Thursday, August 09, 2007

The Sunday Philosophy Club

Alexander McCall Smith is best known for his No. 1 Ladies' Detective Agency series, of which I am a fan. He has another series featuring Isabel Dalhousie, a cultured and wealthy Scottish lady (and I use the term advisedly), which sounds far more like my usual preference than a genial African woman. So I began the first book in the Dalhousie series, The Sunday Philosophy Club, with great anticipation.

Alas, my hopes foundered. It started off well enough; Isabel sees a man fall past her, from the top level of the concert hall to his death on the lowest level. Stricken, she cannot leave it alone, and soon discovered that he had an excellent head for heights, a happy and forward-looking disposition, and a reason to fear for his safety. Isabel reluctantly decides she has a moral obligation to solve the mystery of his death.

With such a promising start, it wasn't until about halfway through the book that I realized I was getting bored to death. Isabel's penchant for philosophy results in an unfortunate tendency to ramble on about all manner of moral dilemmas or other philosophical ephemera. Sometimes this actually propels her to action, but not enough action to justify following her constant existential posturing.

And another thing: there were far too many dead ends in the first half of the book. The police inspector, sporting a navy windbreaker and a forbidding expression, promised to be an excellent competitor or co-conspirator for the amateur Isabel, but his cameo was too brief. Likewise, the smarmy journalist threatened to create a world of trouble for our hapless heroine, but--he didn't. Instead, we become acquainted with Isabel's niece Cat, Cat's boyfriend Toby, Cat's ex Jamie, and Grace the maid. And Hen and Neil, who were the deceased's roommates. None of them are particularly interesting, and nothing much happened before I finally gave up and read the end. Which was quite a let-down, in keeping with the first half of the book.

So I give McCall Smith points for consistency, but that's it.
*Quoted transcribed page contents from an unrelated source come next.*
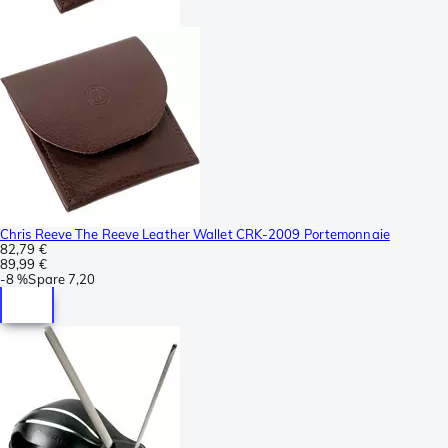
Chris Reeve The Reeve Leather Wallet CRK-2009 Portemonnaie
82,79 €
89,99 €
-
8 %
Spare
7,20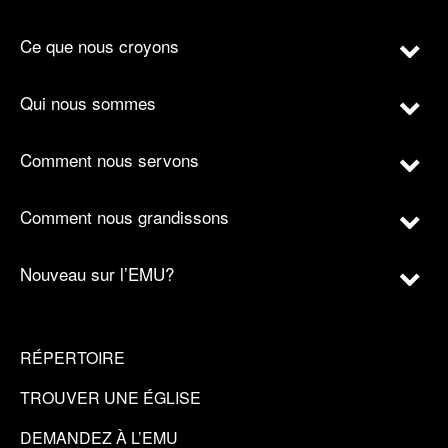
Ce que nous croyons
Qui nous sommes
Comment nous servons
Comment nous grandissons
Nouveau sur l’EMU?
RÉPERTOIRE
TROUVER UNE ÉGLISE
DEMANDEZ À L’EMU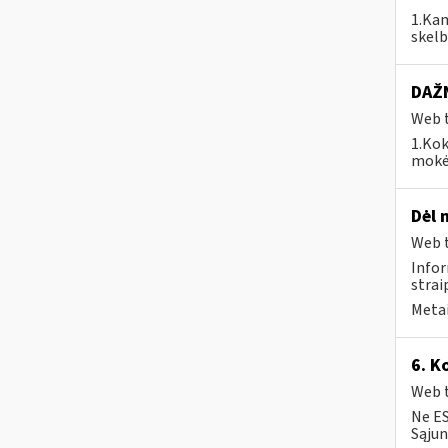
1.Kam
skelb
DAŽN
Web t
1.Kok
mokėj
Dėl 
Web t
Infor
strai
Metai
6. K
Web t
Ne ES
Sąjun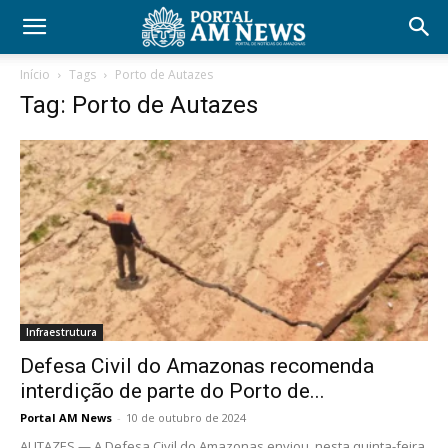
Início
Tags
Porto de Autazes
Tag: Porto de Autazes
Infraestrutura
Defesa Civil do Amazonas recomenda
interdição de parte do Porto de...
Portal AM News
-
10 de outubro de 2024
AUTAZES — A Defesa Civil do Amazonas enviou, nesta quinta-feira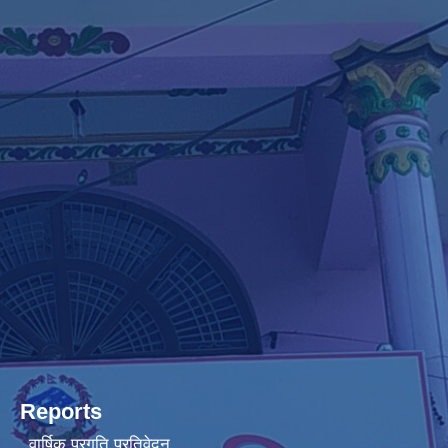
Reports
वार्षिक प्रगति प्रतिवेदन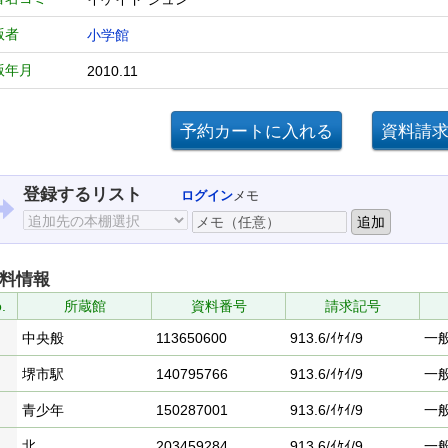
版者
小学館
版年月
2010.11
登録するリスト
ログイン
メモ
料情報
.
所蔵館
資料番号
請求記号
中央般
113650600
913.6/ｲｹｲ/9
一
堺市駅
140795766
913.6/ｲｹｲ/9
一
青少年
150287001
913.6/ｲｹｲ/9
一
北
203459284
913.6/ｲｹｲ/9
一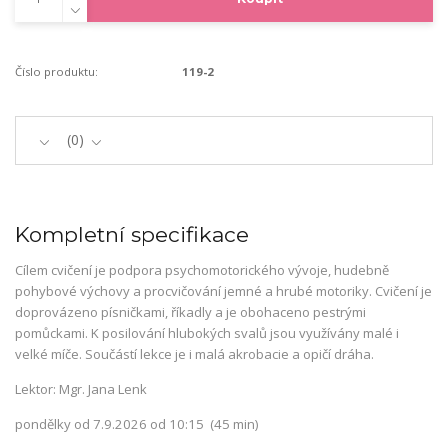
Číslo produktu:
119-2
0
Kompletní specifikace
Cílem cvičení je podpora psychomotorického vývoje, hudebně
pohybové výchovy a procvičování jemné a hrubé motoriky. Cvičení je
doprovázeno písničkami, říkadly a je obohaceno pestrými
pomůckami. K posilování hlubokých svalů jsou využívány malé i
velké míče. Součástí lekce je i malá akrobacie a opičí dráha.
Lektor: Mgr. Jana Lenk
pondělky od 7.9.2026 od 10:15 (45 min)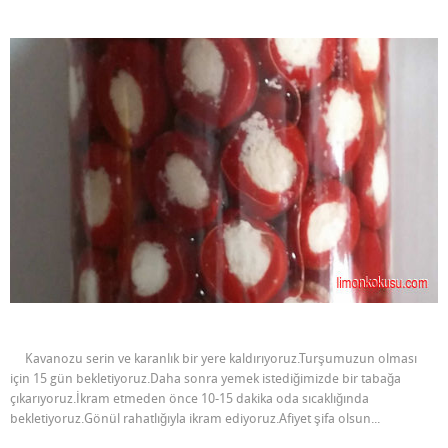
Kavanozu serin ve karanlık bir yere kaldırıyoruz.Turşumuzun olması
için 15 gün bekletiyoruz.Daha sonra yemek istediğimizde bir tabağa
çıkarıyoruz.İkram etmeden önce 10-15 dakika oda sıcaklığında
bekletiyoruz.Gönül rahatlığıyla ikram ediyoruz.Afiyet şifa olsun...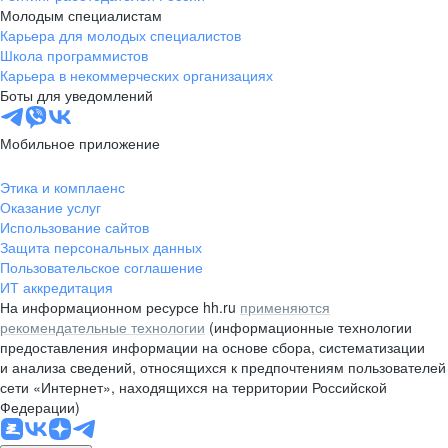
Молодым специалистам
Карьера для молодых специалистов
Школа программистов
Карьера в некоммерческих организациях
Боты для уведомлений
Мобильное приложение
Этика и комплаенс
Оказание услуг
Использование сайтов
Защита персональных данных
Пользовательское соглашение
ИТ аккредитация
На информационном ресурсе hh.ru
применяются
рекомендательные технологии
(информационные технологии
предоставления информации на основе сбора, систематизации
и анализа сведений, относящихся к предпочтениям пользователей
сети «Интернет», находящихся на территории Российской
Федерации)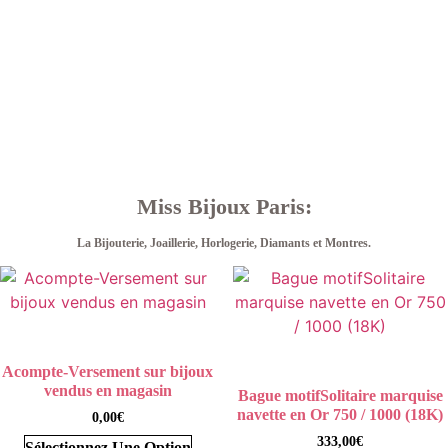
Miss Bijoux Paris:
La Bijouterie, Joaillerie, Horlogerie, Diamants et Montres.
Acompte-Versement sur bijoux
vendus en magasin
Bague motifSolitaire marquise
navette en Or 750 / 1000 (18K)
0,00
€
333,00
€
Sélectionnez Une Option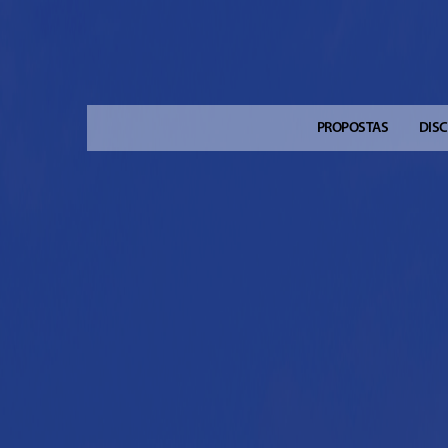
PROPOSTAS
DIS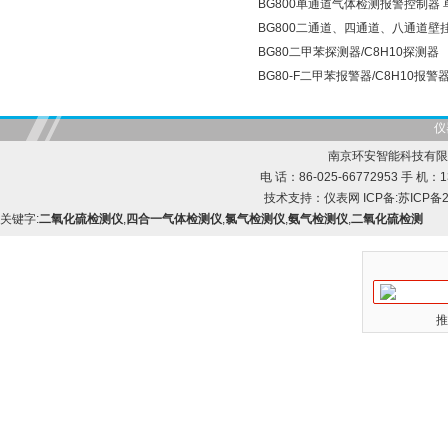
BG800单通道气体检测报警控制器
BG800二通道、四通道、八通道
BG80二甲苯探测器/C8H10探测器
BG80-F二甲苯报警器/C8H10报警
仪
南京环安智能科技有限
电 话：86-025-66772953 手 机：13
技术支持：
仪表网
ICP备:
苏ICP备2
关键字:
二氧化硫检测仪
,
四合一气体检测仪
,
氯气检测仪
,
氨气检测仪
,
二氧化硫检测
推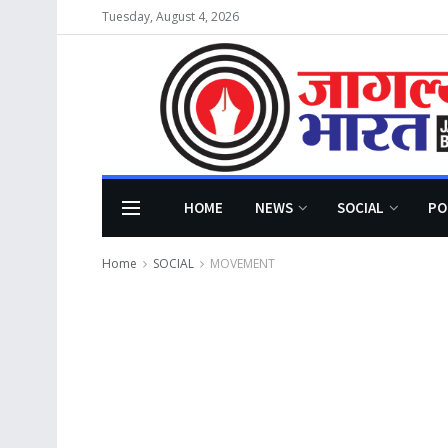
Tuesday, August 4, 2026
HOME
NEWS
SOCIAL
PO
Home
SOCIAL
MOVEMENT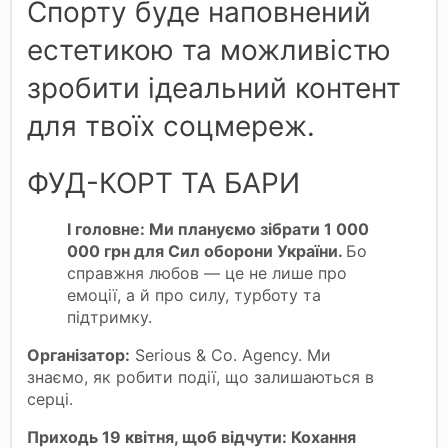
Спорту буде наповнений
естетикою та можливістю
зробити ідеальний контент
для твоїх соцмереж.
ФУД-КОРТ ТА БАРИ
І головне:
Ми плануємо зібрати
1 000
000 грн для Сил оборони України
.
Бо
справжня любов — це не лише про
емоції, а й про силу, турботу та
підтримку.
Організатор:
Serious & Co. Agency. Ми
знаємо, як робити події, що залишаються в
серці.
Приходь 19 квітня, щоб відчути: Кохання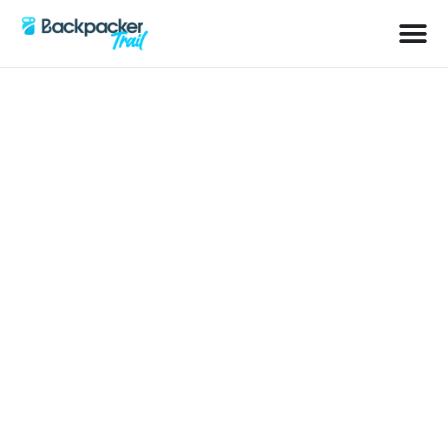
Schlagwort: Insel der Götter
I cannot recommend The Sunday Philosophy Club. Just writing about it makes me sleepy.

A Play of Dux Moraud AND A Play of Knaves

These are two books, part of a series by Margaret Frazer about the player Joliffe and the acting troupe to which he belongs, and how they go about solving murders in medieval England. (This troupe of players is introduced in Frazer's other series, the Dame Frevisse books) Dux Moraud is the second in the series, and Knaves the third, and I read them back-to-back. I quite liked the first book in the series, A Play of Isaac, so I was ready for more. And I like the series, on the whole, but with some few reservations.

Good things: the characterizations are good to a point, the milieu convincing, the stories interesting. Each story is based on a play performed by the troop, which seems to have some historical justification.

Not-as-good things: Dux Moraud turns out to have a lot of incestuous overtones, which I don't much care for. Sir Edmund and his family don't work for me. After laboriously pointing out that Sir Edmund's character will be reflected in the attitudes of his household and community, we find a normal community and household presided over by a cold man and his cold wife, a child that could be psychopathic and a child who is normal. Normal child seems to fit in with the gang, but Dad, Mom and Other Child definitely inhabit their own weird world. And Knaves has its own set of crazy people. How is it that all these mentally ill people are in positions of authority, meaning they're not outcasts or homeless or even unsuccessful?

Having said all this, I will probably read the next Joliffe book, which came out this week, entitled A Play of Lords. But if you're interested in medieval mysteries, I would recommend the Brother Cadfael series by Ellis Peters.